Sabre-toothed tigers weren't big biters
Although famed for its prominent set of choppers, the sabre-toothed tiger's bite was weak relative to modern-day big cats, with a force one-third that of a lion, scientists said Monday.
The findings, based on 3-D computer simulations drawn from fossil records of the carnivore, shed new light on the methods the Ice Age predator might have used to bring down its prey.
Writing in the online edition of the scientific journal Proceedings of the National Academy of Sciences, a team of five paleontologists from the U.K. and Australia said the sabre-toothed tiger's skull and jaw muscles weren't as equipped as a lion's to handle the strain of forces required to chomp down on prey.
The results suggest the predator used different methods to hunt.
"We conclude that prey were brought to ground and restrained before a killing bite, driven in large part by powerful cervical musculature. Because large prey is easier to restrain if its head is secured, the killing bite was most likely directed to the neck," wrote lead author Stephen Wroe, a professor at the University of New South Wales's School of Biological, Earth and Environmental Sciences.
By contrast, the lion's more powerful jaw muscles are necessary to asphyxiate prey otherwise too big to bring down, they said.

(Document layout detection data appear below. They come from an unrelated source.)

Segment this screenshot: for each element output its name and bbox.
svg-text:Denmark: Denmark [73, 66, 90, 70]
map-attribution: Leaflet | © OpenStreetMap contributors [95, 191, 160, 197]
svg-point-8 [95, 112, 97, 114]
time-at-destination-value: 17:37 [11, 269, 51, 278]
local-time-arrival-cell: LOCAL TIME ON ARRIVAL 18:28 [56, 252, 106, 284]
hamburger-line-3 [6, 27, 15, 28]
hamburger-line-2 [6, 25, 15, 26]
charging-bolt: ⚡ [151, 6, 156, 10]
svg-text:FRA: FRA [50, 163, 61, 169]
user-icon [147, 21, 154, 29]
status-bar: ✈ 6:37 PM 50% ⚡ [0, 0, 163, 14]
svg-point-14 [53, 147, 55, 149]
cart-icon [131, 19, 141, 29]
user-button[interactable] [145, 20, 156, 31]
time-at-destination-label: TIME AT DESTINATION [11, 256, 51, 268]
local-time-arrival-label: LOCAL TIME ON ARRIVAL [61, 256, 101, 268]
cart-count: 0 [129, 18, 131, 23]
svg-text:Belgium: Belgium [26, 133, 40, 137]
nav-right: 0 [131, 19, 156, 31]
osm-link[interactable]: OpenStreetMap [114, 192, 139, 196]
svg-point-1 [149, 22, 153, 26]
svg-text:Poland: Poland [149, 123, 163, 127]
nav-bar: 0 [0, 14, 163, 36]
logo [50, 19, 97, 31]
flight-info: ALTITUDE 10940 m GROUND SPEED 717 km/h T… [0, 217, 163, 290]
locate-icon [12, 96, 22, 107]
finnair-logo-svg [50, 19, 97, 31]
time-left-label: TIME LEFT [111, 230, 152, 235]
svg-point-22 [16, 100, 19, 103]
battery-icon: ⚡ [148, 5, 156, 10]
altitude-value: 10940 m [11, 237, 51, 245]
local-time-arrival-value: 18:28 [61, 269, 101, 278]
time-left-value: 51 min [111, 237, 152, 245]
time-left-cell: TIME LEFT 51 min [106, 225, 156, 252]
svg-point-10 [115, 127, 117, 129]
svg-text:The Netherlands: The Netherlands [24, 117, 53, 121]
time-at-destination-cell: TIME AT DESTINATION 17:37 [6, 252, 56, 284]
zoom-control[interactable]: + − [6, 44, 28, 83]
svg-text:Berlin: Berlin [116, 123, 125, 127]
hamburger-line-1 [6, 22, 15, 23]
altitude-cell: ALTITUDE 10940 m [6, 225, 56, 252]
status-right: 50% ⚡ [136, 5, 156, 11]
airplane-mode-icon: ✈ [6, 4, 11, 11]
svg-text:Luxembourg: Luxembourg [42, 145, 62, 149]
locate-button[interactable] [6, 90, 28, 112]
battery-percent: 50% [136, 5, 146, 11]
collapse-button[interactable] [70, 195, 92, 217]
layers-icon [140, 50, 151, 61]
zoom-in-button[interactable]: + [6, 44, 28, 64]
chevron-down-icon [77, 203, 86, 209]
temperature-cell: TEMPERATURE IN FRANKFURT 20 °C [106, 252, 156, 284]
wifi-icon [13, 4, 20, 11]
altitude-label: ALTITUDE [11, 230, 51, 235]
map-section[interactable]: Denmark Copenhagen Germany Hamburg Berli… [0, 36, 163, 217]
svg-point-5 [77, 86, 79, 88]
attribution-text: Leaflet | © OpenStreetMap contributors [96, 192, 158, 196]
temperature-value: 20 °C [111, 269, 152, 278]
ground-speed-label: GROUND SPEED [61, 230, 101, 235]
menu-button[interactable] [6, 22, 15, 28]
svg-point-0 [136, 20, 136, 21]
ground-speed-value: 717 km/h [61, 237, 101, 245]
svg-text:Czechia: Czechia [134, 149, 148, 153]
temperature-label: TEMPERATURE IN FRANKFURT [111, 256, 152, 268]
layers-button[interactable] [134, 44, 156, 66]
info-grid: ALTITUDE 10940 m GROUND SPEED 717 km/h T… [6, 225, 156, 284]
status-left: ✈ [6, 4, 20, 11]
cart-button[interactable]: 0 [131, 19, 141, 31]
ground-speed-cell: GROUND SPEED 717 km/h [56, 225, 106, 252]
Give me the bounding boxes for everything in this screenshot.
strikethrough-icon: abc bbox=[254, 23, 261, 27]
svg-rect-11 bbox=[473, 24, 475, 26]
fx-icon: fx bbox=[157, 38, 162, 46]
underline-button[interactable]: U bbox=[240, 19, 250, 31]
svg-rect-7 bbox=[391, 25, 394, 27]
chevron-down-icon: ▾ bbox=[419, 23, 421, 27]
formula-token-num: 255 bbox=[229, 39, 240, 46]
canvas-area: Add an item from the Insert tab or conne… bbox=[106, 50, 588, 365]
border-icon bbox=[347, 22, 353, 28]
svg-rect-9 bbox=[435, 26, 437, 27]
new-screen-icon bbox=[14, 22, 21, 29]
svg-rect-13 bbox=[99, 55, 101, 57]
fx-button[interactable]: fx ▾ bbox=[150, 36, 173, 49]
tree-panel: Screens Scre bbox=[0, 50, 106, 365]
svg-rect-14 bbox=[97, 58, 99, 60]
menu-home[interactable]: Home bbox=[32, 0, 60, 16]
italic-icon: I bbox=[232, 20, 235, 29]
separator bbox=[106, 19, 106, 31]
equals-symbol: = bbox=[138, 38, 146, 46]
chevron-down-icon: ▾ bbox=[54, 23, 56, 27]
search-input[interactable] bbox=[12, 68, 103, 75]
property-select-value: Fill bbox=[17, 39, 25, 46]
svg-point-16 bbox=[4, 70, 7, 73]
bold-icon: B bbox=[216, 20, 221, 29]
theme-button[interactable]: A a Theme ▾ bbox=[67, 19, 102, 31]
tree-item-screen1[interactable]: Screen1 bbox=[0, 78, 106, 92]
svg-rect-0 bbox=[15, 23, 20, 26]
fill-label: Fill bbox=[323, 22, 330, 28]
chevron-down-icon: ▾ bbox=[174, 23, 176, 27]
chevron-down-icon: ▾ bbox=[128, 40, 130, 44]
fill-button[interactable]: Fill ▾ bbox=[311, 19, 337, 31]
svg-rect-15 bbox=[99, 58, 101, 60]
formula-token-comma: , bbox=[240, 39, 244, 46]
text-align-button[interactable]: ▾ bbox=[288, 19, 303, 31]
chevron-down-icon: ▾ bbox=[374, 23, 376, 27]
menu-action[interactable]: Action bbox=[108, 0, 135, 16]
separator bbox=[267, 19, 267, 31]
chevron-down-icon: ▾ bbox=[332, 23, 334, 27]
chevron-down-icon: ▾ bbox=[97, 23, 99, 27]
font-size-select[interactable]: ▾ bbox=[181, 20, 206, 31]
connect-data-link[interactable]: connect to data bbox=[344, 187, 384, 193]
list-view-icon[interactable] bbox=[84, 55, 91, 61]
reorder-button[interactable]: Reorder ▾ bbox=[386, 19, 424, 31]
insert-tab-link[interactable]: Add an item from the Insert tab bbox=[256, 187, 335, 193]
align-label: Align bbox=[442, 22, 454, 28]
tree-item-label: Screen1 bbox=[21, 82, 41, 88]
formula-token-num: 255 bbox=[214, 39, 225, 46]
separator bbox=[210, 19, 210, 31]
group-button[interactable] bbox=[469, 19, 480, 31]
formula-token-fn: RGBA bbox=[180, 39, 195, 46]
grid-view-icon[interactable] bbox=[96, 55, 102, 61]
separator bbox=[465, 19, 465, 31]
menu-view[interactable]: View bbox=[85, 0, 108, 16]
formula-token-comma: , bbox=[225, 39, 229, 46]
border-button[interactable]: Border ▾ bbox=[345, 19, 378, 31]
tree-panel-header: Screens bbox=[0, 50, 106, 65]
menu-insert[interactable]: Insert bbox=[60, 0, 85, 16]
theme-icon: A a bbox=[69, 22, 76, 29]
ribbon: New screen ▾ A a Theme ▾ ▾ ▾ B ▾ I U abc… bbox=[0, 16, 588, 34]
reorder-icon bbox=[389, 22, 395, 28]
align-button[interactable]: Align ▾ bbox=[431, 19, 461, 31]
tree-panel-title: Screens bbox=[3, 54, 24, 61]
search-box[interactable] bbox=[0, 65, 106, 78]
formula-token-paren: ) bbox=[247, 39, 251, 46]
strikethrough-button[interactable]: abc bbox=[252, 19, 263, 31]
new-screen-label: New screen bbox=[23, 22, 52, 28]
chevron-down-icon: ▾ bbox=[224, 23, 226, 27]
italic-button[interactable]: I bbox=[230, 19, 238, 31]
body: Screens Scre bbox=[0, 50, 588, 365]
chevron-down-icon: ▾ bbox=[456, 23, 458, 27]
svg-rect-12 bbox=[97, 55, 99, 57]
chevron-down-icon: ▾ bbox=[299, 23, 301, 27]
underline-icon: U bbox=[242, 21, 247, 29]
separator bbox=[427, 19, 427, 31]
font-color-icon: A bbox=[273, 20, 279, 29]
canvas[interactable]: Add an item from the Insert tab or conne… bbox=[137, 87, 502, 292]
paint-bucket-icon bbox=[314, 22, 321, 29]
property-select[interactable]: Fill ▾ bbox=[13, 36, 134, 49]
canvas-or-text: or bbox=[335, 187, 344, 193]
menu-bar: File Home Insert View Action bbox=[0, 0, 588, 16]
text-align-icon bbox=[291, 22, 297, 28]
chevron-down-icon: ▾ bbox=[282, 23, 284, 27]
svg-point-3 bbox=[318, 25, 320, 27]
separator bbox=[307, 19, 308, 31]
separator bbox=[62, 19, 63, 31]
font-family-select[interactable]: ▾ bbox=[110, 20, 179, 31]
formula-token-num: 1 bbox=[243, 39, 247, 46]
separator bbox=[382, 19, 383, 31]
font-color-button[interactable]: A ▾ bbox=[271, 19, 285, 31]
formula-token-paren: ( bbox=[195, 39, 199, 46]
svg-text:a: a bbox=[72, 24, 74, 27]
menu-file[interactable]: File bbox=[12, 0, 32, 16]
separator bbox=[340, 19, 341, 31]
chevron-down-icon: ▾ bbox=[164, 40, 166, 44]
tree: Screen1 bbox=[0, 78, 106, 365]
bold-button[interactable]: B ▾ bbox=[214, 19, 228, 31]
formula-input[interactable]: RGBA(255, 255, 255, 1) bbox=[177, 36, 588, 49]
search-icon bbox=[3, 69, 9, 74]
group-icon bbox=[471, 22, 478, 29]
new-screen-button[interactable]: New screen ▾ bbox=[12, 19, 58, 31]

"Powerful jaw muscles may reflect a need for sustained rather than high peak bite forces, whereas less powerful jaws in the sabercat may reflect a more rapid kill," he wrote.
With canine teeth as long as 18 centimetres, sabre-toothed tigers belong to the species Smilodon fatalis. Theybecame extinct about 10,000 years ago, but are one of the best-known predators of the Cenezoic era, the period in Earth's history when mammals came to dominate the planet.